The Opinion of 10000 Men is of No Value if None of Them knows Anything about the Subject
By Wilbert Muposiwa
The Roman Emperor Marcus Aurelius once observed: "The opinion of 10000 men is of no value if none of them knows anything about the subject."
As Zimbabwe debates Constitutional Amendment Bill No. 3, his words are worth holding close. The discourse has become a battlefield. On one side, voices declare the Bill an assault on democracy itself. On the other, voices dismiss all opposition as political sabotage. Both sides trade half-truths. Both sides mistake volume for validity. Both sides treat the Constitution as a weapon rather than what it truly is: a framework for how we govern ourselves including how we change that framework.

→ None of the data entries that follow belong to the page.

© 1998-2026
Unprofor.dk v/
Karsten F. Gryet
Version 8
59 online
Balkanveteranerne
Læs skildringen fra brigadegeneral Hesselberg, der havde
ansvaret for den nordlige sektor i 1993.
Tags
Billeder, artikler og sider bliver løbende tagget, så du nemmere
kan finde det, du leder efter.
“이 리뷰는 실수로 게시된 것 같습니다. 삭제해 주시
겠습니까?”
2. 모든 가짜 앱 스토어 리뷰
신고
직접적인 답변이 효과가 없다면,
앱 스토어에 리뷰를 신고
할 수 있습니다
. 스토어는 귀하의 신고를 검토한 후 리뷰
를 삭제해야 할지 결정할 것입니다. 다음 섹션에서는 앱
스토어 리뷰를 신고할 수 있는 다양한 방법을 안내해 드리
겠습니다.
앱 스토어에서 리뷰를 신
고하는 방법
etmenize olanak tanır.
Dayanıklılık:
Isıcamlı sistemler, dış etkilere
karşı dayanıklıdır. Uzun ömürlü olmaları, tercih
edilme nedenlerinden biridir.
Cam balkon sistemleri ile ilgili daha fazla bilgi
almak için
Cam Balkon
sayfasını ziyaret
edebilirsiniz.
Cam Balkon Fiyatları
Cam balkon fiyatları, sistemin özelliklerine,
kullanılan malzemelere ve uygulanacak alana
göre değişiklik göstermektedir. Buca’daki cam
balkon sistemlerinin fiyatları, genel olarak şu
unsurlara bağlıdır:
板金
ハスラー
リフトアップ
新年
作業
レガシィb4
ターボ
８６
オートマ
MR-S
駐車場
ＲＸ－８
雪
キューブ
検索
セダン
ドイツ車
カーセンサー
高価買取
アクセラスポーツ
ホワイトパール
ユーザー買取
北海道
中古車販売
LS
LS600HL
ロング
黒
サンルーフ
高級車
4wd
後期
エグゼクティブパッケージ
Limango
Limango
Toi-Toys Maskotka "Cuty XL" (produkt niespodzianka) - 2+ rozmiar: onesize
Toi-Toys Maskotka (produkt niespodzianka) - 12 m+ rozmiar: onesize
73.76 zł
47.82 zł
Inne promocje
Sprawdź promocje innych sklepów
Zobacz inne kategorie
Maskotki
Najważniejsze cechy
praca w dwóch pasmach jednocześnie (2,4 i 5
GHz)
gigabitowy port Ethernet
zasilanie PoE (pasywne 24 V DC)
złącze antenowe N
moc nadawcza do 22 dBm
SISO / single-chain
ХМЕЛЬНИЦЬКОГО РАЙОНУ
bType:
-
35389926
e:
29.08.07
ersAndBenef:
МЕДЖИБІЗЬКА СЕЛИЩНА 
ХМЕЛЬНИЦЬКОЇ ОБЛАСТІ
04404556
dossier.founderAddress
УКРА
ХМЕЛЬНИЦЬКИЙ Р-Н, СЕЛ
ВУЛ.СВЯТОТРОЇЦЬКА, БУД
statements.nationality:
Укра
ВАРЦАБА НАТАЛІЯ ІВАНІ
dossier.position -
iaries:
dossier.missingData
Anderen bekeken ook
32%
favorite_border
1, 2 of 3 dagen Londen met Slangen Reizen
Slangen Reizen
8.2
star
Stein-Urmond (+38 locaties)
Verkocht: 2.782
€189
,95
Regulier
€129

I write not as an opposition activist nor as a ruling party apologist. I write as a former accountant trained in precision, a River Captain who respects currents deeper than surface noise, a law student learning constitutional method, and a bonafide citizen who believes that democracy demands more of us than choosing sides. It demands understanding.

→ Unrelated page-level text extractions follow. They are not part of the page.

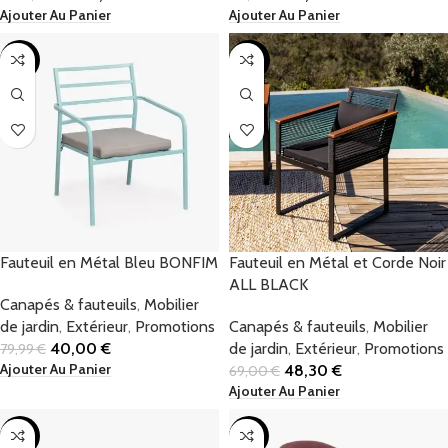
Ajouter Au Panier
Ajouter Au Panier
-50%
-30%
Fauteuil en Métal Bleu BONFIM
Fauteuil en Métal et Corde Noir
ALL BLACK
Canapés & fauteuils
,
Mobilier
de jardin
,
Extérieur
,
Promotions
Canapés & fauteuils
,
Mobilier
40,00
€
de jardin
,
Extérieur
,
Promotions
79,99
€
Ajouter Au Panier
48,30
€
69,00
€
Ajouter Au Panier
-38%
-58%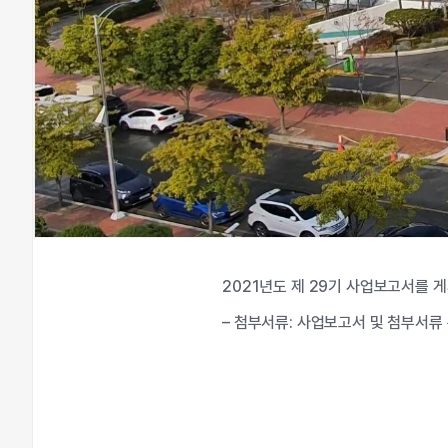
2021년도 제 29기 사업보고서를 
– 첨부서류: 사업보고서 및 첨부서류 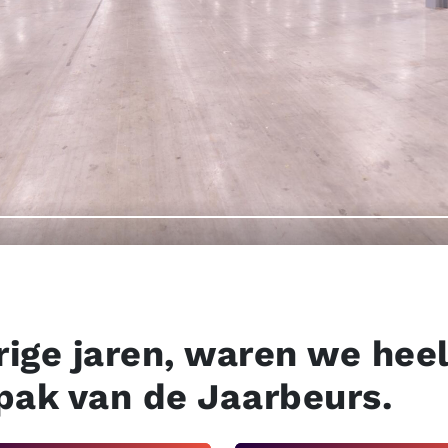
rige jaren, waren we heel
pak van de Jaarbeurs.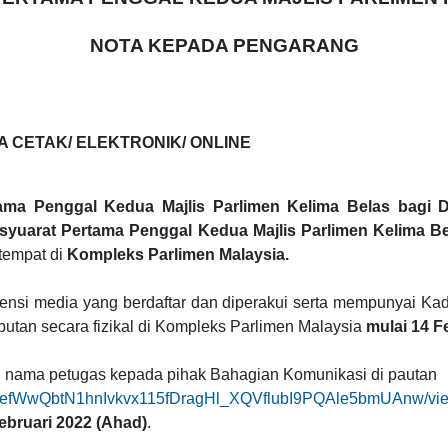
NOTA KEPADA PENGARANG
 CETAK/ ELEKTRONIK/ ONLINE
ama Penggal Kedua Majlis Parlimen Kelima Belas bagi
syuarat Pertama Penggal Kedua Majlis Parlimen Kelima B
tempat di
Kompleks Parlimen Malaysia.
gensi media yang berdaftar dan diperakui serta mempunyai K
utan secara fizikal di Kompleks Parlimen Malaysia
mulai 14 F
 nama petugas kepada pihak Bahagian Komunikasi di pautan
pQLSefWwQbtN1hnIvkvx115fDragHl_XQVflubI9PQAle5bmUAnw/vi
ebruari 2022 (Ahad)
.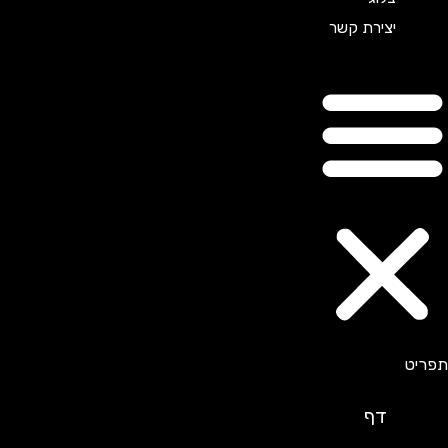
יצירת קשר
דף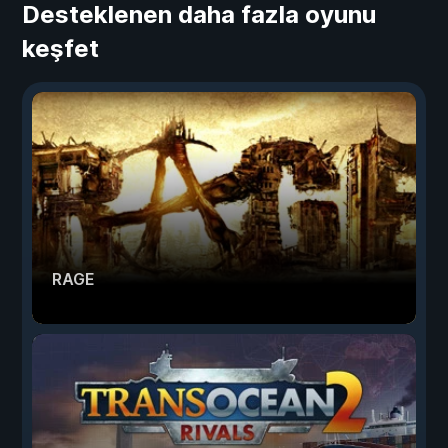
Desteklenen daha fazla oyunu
keşfet
RAGE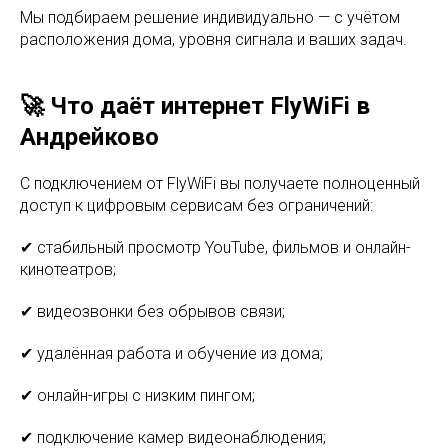
Мы подбираем решение индивидуально — с учётом
расположения дома, уровня сигнала и ваших задач.
🚀 Что даёт интернет FlyWiFi в
Андрейково
С подключением от FlyWiFi вы получаете полноценный
доступ к цифровым сервисам без ограничений:
✔ стабильный просмотр YouTube, фильмов и онлайн-
кинотеатров;
✔ видеозвонки без обрывов связи;
✔ удалённая работа и обучение из дома;
✔ онлайн-игры с низким пингом;
✔ подключение камер видеонаблюдения;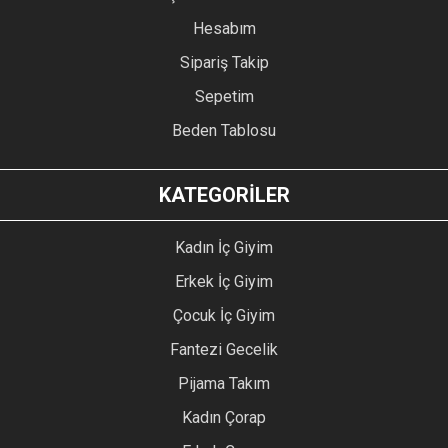
Hesabım
Sipariş Takip
Sepetim
Beden Tablosu
KATEGORİLER
Kadın İç Giyim
Erkek İç Giyim
Çocuk İç Giyim
Fantezi Gecelik
Pijama Takım
Kadın Çorap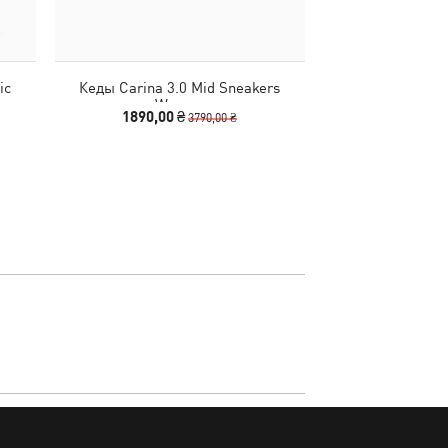
ic
Кеды Carina 3.0 Mid Sneakers
Кепка Vint
Women
1890,00 ₴
1640,00
3790,00 ₴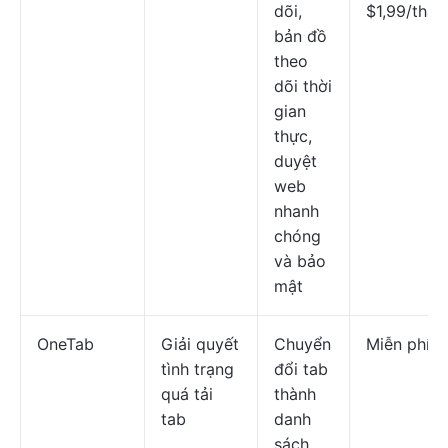
dõi,
$1,99/thán
bản đồ
theo
dõi thời
gian
thực,
duyệt
web
nhanh
chóng
và bảo
mật
OneTab
Giải quyết
Chuyển
Miễn phí
tình trạng
đổi tab
quá tải
thành
tab
danh
sách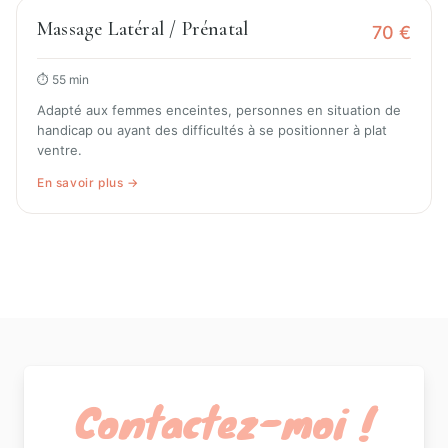
Massage Latéral / Prénatal
70 €
⏱ 55 min
Adapté aux femmes enceintes, personnes en situation de
handicap ou ayant des difficultés à se positionner à plat
ventre.
En savoir plus →
Contactez-moi !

What the previous amendments actually teach Us!
A common refrain in this debate is: "We've amended the Constitution twice before without challenges. Why the noise now?"
This question deserves an honest answer. Amendment No. 1 (2017) removed public interviews for senior judicial appointments. At public hearings in Harare, 100 percent of speakers rejected it. Civil society filed formal objections. Opposition MPs challenged every clause. Two MPs filed a Constitutional Court challenge alleging procedural violations. The Court ruled in 2020 not dismissing the challenge, but ordering the Senate to revote . The amendment stands today.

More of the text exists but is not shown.